Abstract

This research aimed to (1) develop an instructional model integrating the engineering design process and metacognition (EDP-Meta Instructional Model) to enhance higher-order thinking competencies and computational thinking skills and (2) evaluate the effectiveness of the developed model. The study was conducted in two phases: model development and implementation using a quasi-experimental design. The sample consisted of 50 Grade 10 students obtained through cluster random sampling, divided into an experimental group (n = 24) and a control group (n = 26). An a priori power analysis confirmed adequate statistical power. Research instruments included lesson plans, a higher-order thinking assessment (Cronbach’s α = .85), and a computational thinking assessment (KR-20 = .82). Data were analyzed using descriptive statistics, paired-samples t-tests with Cohen’s d, and multivariate analysis of variance (MANOVA) with partial eta squared (η²p).

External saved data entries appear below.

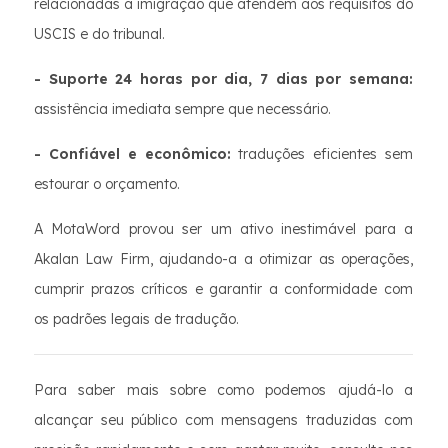
relacionadas à imigração que atendem aos requisitos do
USCIS e do tribunal.
- Suporte 24 horas por dia, 7 dias por semana:
assistência imediata sempre que necessário.
- Confiável e econômico:
traduções eficientes sem
estourar o orçamento.
A MotaWord provou ser um ativo inestimável para a
Akalan Law Firm, ajudando-a a otimizar as operações,
cumprir prazos críticos e garantir a conformidade com
os padrões legais de tradução.
Para saber mais sobre como podemos ajudá-lo a
alcançar seu público com mensagens traduzidas com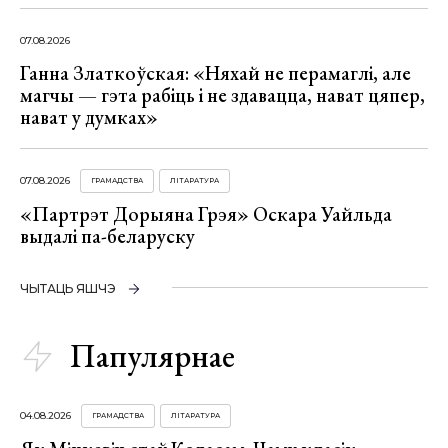
07.08.2026
Ганна Златкоўская: «Няхай не перамаглі, але
магчы — гэта рабіць і не здавацца, нават цяпер,
нават у думках»
07.08.2026
ГРАМАДСТВА
ЛІТАРАТУРА
«Партрэт Дорыяна Грэя» Оскара Уайльда
выдалі па-беларуску
ЧЫТАЦЬ ЯШЧЭ
Папулярнае
04.08.2026
ГРАМАДСТВА
ЛІТАРАТУРА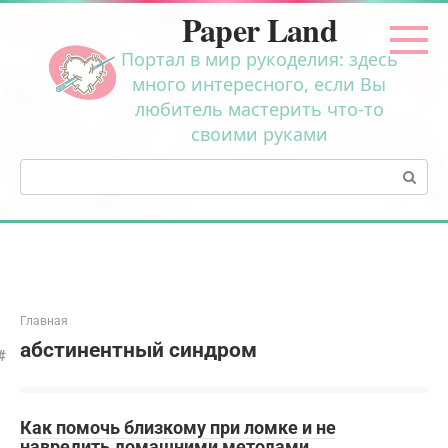
Перейти
Paper Land
к
контенту
Портал в мир рукоделия: здесь
много интересного, если Вы
любитель мастерить что-то
своими руками
Поиск:
Главная
абстинентный синдром
Как помочь близкому при ломке и не
навредить домашними методами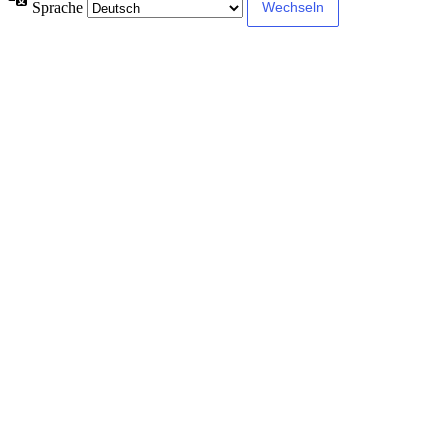
Sprache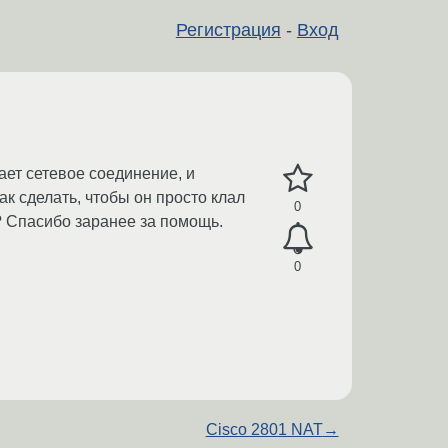
Регистрация
-
Вход
ает сетевое соединение, и
ак сделать, чтобы он просто клал
0
? Спасибо заранее за помощь.
0
Cisco 2801 NAT
→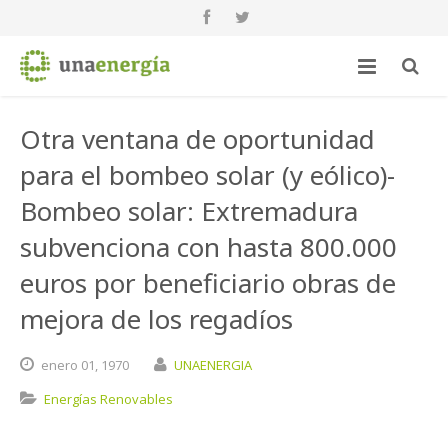
Otra ventana de oportunidad
para el bombeo solar (y eólico)-
Bombeo solar: Extremadura
subvenciona con hasta 800.000
euros por beneficiario obras de
mejora de los regadíos
enero
01,
1970
UNAENERGIA
Energías Renovables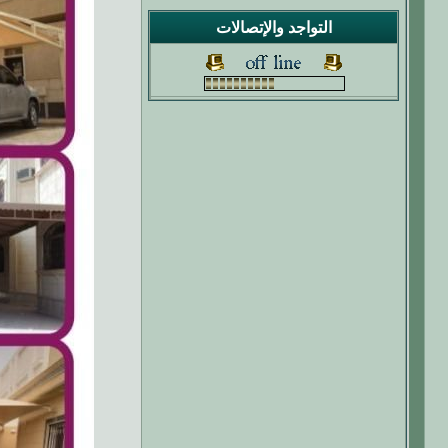
التواجد والإتصالات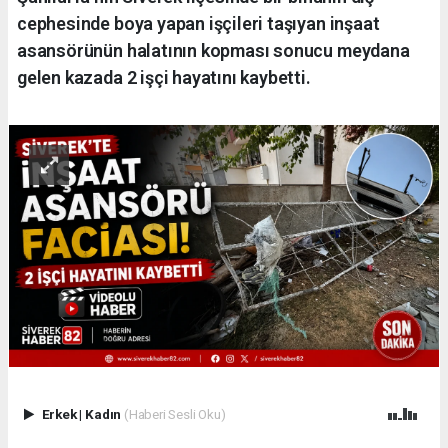
cephesinde boya yapan işçileri taşıyan inşaat
asansörünün halatının kopması sonucu meydana
gelen kazada 2 işçi hayatını kaybetti.
Erkek
|
Kadın
(Haberi Sesli Oku)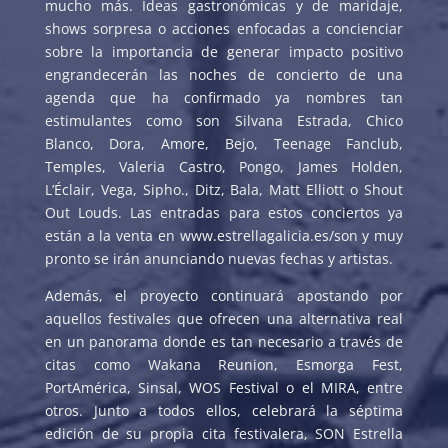
mucho más. Ideas gastronómicas y de maridaje,
shows sorpresa o acciones enfocadas a concienciar
sobre la importancia de generar impacto positivo
engrandecerán las noches de concierto de una
agenda que ha confirmado ya nombres tan
estimulantes como son Silvana Estrada, Chico
Blanco, Dora, Amore, Bejo, Teenage Fanclub,
Temples, Valeria Castro, Pongo, James Holden,
L’Éclair, Vega, Sipho., Ditz, Bala, Matt Elliott o Shout
Out Louds. Las entradas para estos conciertos ya
están a la venta en www.estrellagalicia.es/son y muy
pronto se irán anunciando nuevas fechas y artistas.
Además, el proyecto continuará apostando por
aquellos festivales que ofrecen una alternativa real
en un panorama donde es tan necesario a través de
citas como Wakana Reunion, Esmorga Fest,
PortAmérica, Sinsal, WOS Festival o el MIRA, entre
otros. Junto a todos ellos, celebrará la séptima
edición de su propia cita festivalera, SON Estrella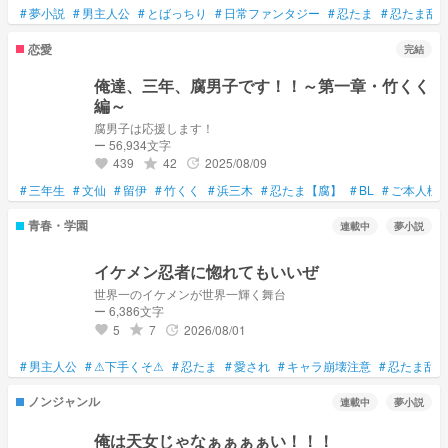
#
夢小説
#
男主人公
#
とばっちり
#
日常ファンタジー
#
忍たま
#
忍たま乱
恋愛
完結
俺達、三年、腐男子です！！～第一章・竹くく
編～
腐男子は応援します！
ー 56,934文字
439
42
2025/08/09
grade
update
favorite
#
三年生
#
文仙
#
留伊
#
竹くく
#
浜三木
#
忍たま【腐】
#
BL
#
ご本人様
青春・学園
連載中
夢小説
イケメン忍者に惚れてもいいぜ
世界一のイケメンが世界一輝く舞台
ー 6,386文字
5
7
2026/08/01
grade
update
favorite
#
男主人公
#
⚠下手くそ⚠
#
忍たま
#
愛され
#
キャラ崩壊注意
#
忍たま乱太
ノンジャンル
連載中
夢小説
俺は天女じゃなぁぁぁぁい！！！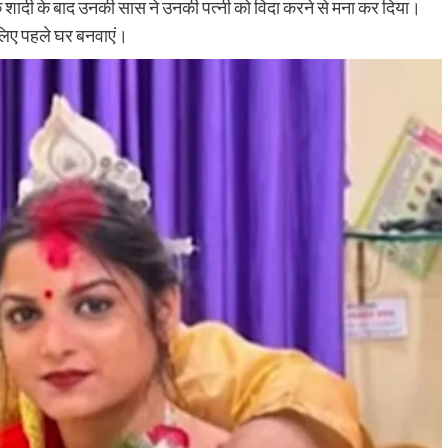
कि शादी के बाद उनकी सास ने उनकी पत्नी को विदा करने से मना कर दिया।
सलिए पहले घर बनवाएं।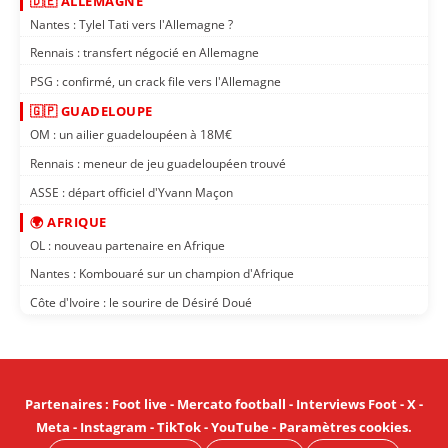
🇩🇪 ALLEMAGNE
Nantes : Tylel Tati vers l'Allemagne ?
Rennais : transfert négocié en Allemagne
PSG : confirmé, un crack file vers l'Allemagne
🇬🇵 GUADELOUPE
OM : un ailier guadeloupéen à 18M€
Rennais : meneur de jeu guadeloupéen trouvé
ASSE : départ officiel d'Yvann Maçon
🌍 AFRIQUE
OL : nouveau partenaire en Afrique
Nantes : Kombouaré sur un champion d'Afrique
Côte d'Ivoire : le sourire de Désiré Doué
Partenaires
:
Foot live
-
Mercato football
-
Interviews Foot
-
X
-
Meta
-
Instagram
-
TikTok
-
YouTube
-
Paramètres cookies
.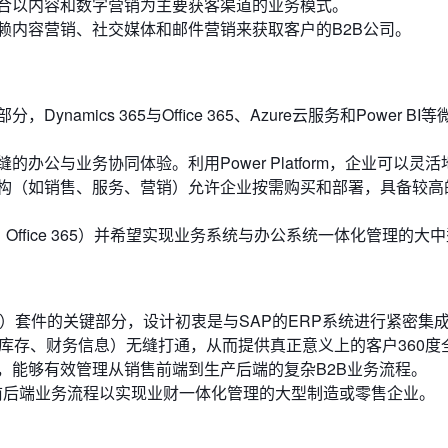
合以内容和数字营销为主要获客渠道的业务模式。
赖内容营销、社交媒体和邮件营销来获取客户的B2B公司。
amics 365与Office 365、Azure云服务和Power BI
办公与业务协同体验。利用Power Platform，企业可以灵
构（如销售、服务、营销）允许企业按需购买和部署，具备较高
Office 365）并希望实现业务系统与办公系统一体化管理的大
（CX）套件的关键部分，设计初衷是与SAP的ERP系统进行紧密集
库存、财务信息）无缝打通，从而提供真正意义上的客户360度
，能够有效管理从销售前端到生产后端的复杂B2B业务流程。
通前后端业务流程以实现业财一体化管理的大型制造或零售企业。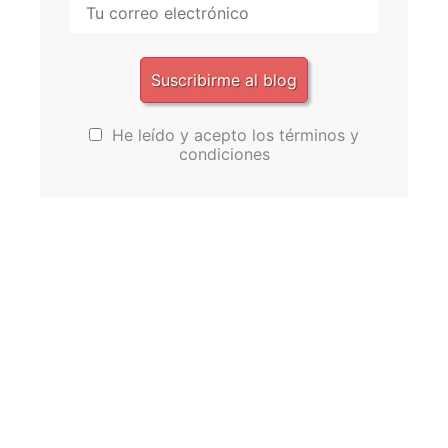
He leído y acepto los términos y
condiciones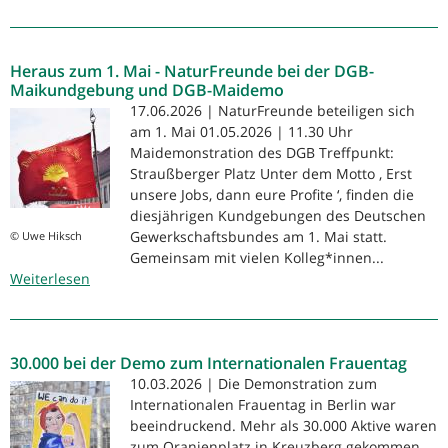
12.000
Teilnehmer*innen
bei
Heraus zum 1. Mai - NaturFreunde bei der DGB-
DGB-
Maikundgebung und DGB-Maidemo
Maidemo
17.06.2026 | NaturFreunde beteiligen sich
am 1. Mai 01.05.2026 | 11.30 Uhr
Maidemonstration des DGB Treffpunkt:
Straußberger Platz Unter dem Motto ‚ Erst
unsere Jobs, dann eure Profite ‘, finden die
diesjährigen Kundgebungen des Deutschen
Gewerkschaftsbundes am 1. Mai statt.
© Uwe Hiksch
Gemeinsam mit vielen Kolleg*innen...
Weiterlesen
über
Heraus
zum
1.
30.000 bei der Demo zum Internationalen Frauentag
Mai
-
10.03.2026 | Die Demonstration zum
NaturFreunde
Internationalen Frauentag in Berlin war
bei
beeindruckend. Mehr als 30.000 Aktive waren
der
zum Oranienplatz in Kreuzberg gekommen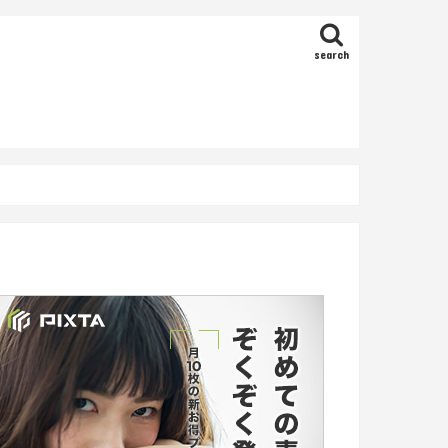
search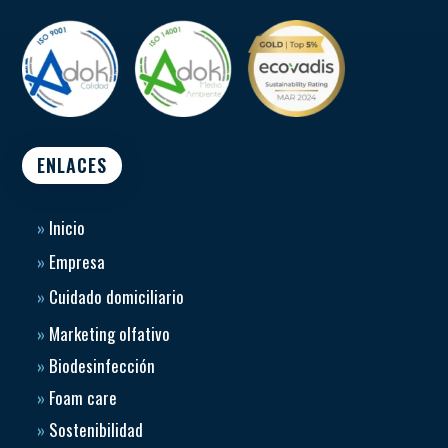
ENLACES
»
Inicio
»
Empresa
»
Cuidado domiciliario
»
Marketing olfativo
»
Biodesinfección
»
Foam care
»
Sostenibilidad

The results revealed that (1) the developed instructional model comprised seven main components with six integrative instructional phases; expert evaluation confirmed the highest level of structural suitability and validity (M = 4.76, SD = 0.43); and (2) the experimental group demonstrated significantly higher post-test scores in higher-order thinking (M = 24.38, SD = 3.12) and computational thinking (M = 15.54, SD = 2.15) than the control group and than their own pre-test scores at the .05 significance level. MANOVA results confirmed a significant positive impact on both dependent variables (Pillai’s Trace = .385, F(2, 47) = 14.72, p < .001), and follow-up univariate tests yielded large effect sizes for higher-order thinking (η²p = .638) and computational thinking (η²p = .373). These findings indicate that the EDP-Meta model constitutes an effective pedagogical innovation for elevating students’ 21st-century skills.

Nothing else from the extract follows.